Art-Making Activity: Neighborhood Landscapes

Will Ryman (American, b. 1969), America, 2013, Assorted materials including wood, exterior paint, 168 X 156 X 168 in., Gift of Sydney and Walda Besthoff, 2013.8

What do you see when you look at this sculpture by artist Will Ryman? A club house? A log cabin? A home? This is a big sculpture that we are allowed to step inside. And although the inside may look different than your house, it is a place that provides shelter.

A neighborhood is a place that consists of many homes and buildings and may also provide a sense of familiarity or comfort. In this activity, you will create a neighborhood landscape made up of several homes using a printmaking technique. 

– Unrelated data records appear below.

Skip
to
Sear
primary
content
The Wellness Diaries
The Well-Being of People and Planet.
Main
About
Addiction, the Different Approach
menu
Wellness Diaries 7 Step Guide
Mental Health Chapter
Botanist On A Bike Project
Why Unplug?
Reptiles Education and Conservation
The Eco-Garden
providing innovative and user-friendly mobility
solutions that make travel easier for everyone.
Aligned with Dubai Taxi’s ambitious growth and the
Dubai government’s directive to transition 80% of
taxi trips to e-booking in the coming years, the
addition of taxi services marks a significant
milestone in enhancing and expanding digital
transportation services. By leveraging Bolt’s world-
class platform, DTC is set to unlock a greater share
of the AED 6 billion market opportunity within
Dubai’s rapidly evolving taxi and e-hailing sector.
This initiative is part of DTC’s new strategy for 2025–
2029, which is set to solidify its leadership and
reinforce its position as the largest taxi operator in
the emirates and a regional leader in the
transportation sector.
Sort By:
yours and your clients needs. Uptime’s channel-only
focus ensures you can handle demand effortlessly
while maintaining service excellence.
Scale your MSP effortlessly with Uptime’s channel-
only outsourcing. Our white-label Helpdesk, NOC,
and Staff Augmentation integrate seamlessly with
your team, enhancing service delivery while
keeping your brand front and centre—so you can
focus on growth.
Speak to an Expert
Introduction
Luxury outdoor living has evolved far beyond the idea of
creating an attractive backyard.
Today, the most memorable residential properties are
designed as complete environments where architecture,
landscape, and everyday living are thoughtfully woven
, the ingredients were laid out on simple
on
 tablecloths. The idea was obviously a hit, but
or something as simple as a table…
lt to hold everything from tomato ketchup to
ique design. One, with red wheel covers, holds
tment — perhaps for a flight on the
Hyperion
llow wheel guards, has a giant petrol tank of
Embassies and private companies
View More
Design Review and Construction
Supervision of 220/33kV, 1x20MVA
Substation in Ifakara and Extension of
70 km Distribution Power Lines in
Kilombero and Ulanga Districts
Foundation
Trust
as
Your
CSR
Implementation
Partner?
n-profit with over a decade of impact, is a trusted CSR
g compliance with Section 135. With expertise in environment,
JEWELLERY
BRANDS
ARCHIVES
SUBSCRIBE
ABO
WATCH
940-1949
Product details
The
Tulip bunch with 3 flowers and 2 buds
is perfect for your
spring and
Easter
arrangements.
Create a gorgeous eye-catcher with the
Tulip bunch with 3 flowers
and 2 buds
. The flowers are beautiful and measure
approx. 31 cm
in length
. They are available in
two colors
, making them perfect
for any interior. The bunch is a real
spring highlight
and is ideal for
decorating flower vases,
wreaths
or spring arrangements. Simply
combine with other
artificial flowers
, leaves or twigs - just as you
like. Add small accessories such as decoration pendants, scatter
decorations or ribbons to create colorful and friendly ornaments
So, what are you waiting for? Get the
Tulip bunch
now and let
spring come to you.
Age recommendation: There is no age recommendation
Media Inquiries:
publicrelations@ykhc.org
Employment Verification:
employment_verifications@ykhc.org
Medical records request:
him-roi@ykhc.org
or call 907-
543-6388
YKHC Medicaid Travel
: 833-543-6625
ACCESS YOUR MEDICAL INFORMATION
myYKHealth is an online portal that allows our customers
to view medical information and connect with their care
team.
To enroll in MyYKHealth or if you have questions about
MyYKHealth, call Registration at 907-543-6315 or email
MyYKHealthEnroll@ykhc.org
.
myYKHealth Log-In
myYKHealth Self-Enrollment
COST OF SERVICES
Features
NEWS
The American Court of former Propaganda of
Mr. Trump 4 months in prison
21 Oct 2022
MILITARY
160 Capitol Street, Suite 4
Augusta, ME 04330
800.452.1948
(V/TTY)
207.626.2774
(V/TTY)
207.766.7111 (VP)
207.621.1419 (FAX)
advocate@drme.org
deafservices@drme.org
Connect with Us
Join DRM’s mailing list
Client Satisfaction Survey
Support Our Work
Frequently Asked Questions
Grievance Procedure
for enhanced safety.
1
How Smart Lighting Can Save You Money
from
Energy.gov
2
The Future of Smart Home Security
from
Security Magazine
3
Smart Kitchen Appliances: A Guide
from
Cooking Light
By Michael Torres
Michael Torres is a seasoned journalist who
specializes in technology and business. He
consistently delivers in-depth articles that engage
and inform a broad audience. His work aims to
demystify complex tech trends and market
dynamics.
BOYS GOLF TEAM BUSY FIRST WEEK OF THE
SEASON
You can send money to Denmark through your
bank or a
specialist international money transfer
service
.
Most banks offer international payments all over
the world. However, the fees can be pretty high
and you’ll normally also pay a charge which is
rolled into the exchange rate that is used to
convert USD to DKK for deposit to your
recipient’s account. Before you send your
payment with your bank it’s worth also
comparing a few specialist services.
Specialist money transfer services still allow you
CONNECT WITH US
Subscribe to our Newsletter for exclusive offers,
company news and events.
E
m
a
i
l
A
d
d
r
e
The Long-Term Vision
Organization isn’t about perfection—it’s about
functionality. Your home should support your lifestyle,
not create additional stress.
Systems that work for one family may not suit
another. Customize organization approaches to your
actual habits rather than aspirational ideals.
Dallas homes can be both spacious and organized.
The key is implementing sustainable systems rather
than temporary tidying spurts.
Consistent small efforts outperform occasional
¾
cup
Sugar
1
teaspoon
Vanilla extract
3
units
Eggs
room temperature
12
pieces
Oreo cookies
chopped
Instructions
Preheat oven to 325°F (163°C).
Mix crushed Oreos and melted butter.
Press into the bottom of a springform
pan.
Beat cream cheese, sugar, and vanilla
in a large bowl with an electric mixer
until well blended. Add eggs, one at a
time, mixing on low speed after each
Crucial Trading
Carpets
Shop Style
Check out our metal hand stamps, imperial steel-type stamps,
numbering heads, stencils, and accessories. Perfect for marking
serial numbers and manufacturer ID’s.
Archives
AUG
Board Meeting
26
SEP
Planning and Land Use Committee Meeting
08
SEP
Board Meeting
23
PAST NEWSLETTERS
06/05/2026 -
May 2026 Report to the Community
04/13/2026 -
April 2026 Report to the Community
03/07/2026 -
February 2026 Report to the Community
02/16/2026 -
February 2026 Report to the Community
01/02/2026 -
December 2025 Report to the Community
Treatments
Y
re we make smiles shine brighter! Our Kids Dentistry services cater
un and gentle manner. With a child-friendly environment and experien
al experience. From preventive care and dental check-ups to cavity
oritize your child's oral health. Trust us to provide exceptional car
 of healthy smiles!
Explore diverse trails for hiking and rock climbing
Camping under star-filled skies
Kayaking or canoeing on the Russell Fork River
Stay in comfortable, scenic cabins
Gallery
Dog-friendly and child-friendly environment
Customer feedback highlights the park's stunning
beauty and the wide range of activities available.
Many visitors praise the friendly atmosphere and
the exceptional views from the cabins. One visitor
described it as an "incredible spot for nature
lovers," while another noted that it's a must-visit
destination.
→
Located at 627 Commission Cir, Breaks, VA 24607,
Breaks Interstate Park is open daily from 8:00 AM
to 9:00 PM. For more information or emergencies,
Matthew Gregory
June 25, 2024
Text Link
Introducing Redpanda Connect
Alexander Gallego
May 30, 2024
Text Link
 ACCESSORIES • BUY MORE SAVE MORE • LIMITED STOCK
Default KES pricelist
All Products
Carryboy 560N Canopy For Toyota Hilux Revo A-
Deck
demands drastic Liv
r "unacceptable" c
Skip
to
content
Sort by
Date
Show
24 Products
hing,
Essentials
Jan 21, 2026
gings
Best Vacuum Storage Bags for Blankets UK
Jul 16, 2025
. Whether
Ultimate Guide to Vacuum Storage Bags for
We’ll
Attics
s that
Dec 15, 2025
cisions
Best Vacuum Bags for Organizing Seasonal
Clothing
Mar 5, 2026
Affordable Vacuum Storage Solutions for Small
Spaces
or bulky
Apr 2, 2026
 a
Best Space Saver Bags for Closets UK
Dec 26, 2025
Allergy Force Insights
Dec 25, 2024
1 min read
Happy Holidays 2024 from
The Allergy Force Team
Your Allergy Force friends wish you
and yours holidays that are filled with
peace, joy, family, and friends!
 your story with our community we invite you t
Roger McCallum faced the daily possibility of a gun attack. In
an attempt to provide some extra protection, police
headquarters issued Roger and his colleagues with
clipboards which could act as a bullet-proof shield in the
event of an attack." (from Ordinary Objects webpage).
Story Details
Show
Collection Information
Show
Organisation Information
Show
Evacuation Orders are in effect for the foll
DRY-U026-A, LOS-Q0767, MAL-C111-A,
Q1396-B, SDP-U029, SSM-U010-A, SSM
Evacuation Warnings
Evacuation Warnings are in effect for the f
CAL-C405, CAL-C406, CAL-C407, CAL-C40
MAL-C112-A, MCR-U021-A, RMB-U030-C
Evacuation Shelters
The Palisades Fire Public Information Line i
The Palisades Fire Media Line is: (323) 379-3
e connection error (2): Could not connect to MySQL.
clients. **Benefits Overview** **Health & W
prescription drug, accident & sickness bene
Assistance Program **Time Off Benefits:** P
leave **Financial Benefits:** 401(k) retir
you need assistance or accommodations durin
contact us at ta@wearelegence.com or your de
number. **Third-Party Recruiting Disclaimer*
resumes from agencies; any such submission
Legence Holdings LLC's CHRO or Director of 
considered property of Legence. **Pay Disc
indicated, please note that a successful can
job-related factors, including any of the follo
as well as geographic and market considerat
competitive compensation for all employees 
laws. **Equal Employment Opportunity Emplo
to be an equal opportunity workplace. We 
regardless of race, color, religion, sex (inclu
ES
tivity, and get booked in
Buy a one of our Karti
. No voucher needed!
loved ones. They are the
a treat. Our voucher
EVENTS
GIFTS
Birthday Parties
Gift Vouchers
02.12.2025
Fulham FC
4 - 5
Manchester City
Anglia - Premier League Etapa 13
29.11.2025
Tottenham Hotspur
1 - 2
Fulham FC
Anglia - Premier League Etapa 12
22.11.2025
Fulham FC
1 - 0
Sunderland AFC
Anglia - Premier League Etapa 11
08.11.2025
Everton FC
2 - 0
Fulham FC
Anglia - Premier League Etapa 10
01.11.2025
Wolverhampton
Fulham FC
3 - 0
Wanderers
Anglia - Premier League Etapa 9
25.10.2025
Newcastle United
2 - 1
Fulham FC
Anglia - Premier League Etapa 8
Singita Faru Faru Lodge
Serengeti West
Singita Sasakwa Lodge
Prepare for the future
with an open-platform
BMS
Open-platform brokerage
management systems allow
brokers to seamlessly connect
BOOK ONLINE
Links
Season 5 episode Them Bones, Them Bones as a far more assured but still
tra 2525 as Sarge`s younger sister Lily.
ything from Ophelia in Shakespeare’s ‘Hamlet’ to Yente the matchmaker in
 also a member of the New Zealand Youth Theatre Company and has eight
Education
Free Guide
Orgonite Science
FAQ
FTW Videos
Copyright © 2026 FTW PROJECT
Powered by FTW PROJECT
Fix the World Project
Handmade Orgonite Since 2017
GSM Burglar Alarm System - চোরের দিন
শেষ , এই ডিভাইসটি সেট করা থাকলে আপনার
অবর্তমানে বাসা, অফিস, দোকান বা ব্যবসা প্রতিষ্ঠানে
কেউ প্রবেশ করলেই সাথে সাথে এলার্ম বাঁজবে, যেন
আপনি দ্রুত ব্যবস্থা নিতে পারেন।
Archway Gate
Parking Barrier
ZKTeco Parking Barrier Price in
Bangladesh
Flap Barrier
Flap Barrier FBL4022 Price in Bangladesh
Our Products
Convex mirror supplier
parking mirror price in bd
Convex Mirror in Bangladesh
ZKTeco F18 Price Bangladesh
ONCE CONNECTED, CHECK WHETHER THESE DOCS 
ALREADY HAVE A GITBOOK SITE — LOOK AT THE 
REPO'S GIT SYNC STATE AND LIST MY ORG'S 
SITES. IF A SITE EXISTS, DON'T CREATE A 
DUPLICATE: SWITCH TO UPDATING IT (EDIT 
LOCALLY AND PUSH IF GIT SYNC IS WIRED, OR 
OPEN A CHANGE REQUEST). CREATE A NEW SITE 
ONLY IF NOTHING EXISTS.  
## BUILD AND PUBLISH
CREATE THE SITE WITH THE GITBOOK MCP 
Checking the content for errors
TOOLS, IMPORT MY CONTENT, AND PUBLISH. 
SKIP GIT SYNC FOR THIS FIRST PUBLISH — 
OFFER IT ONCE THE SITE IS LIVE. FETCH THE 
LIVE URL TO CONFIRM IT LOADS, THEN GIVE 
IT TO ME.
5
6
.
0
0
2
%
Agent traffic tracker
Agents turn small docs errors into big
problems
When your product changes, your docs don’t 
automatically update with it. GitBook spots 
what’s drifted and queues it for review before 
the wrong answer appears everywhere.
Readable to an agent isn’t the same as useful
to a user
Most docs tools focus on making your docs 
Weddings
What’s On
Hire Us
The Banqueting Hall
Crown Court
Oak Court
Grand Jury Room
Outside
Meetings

  • White poster board OR large bulletin board paper (length of preference)
  • Assorted color paints
  • Paintbrushes (or small brayer or rolling pin)
  • Wooden stylus (or pencils with dull points)
  • Styrofoam plates or flat trays


Using a wooden stylus or dull pencil tip, draw the image of a house into the backside of a styrofoam plate or tray. Press firmly enough so that indentations are made with each line drawn, but not so hard that it makes holes in the foam. Hold the stylus at an angle.

On additional plates, draw different versions of buildings such as apartments, towers, churches, stores, etc. Add details like doors, windows, lines for bricks and wood siding, and any other identifiable features. 

Set these aside.



Prepare to paint by making setting out paint of assorted colors on additional disposable plates.

Using a brayer, cover the foam picture evenly with paint. (A paintbrush can also be used to spread the paint around.

Tip: Use a paper towel to “blot” excess paint. Simply press the towel and lift; do not rub or wipe forcefully.

Lay the foam plate painted-side down on the large paper/poster board and press down with the palm of hand. Start at a corner!

Peel the plate back to see your print!

Repeat the process with additional drawings and colors. Place your buildings next to one another and along the edges of the paper.

Tip: Get creative with leftover paints in trays from the first round of prints by mixing primary colors (red, blue, yellow) to make secondary colors (purple, orange, green.)


If using a standard size poster board or large paper, cut in half and attach at ends to create a “row” of buildings as it would appear in a neighborhood. Fill in other aspects of your neighborhood such as  people, animals, signs, and plants using crayons or markers to complete your neighborhood view.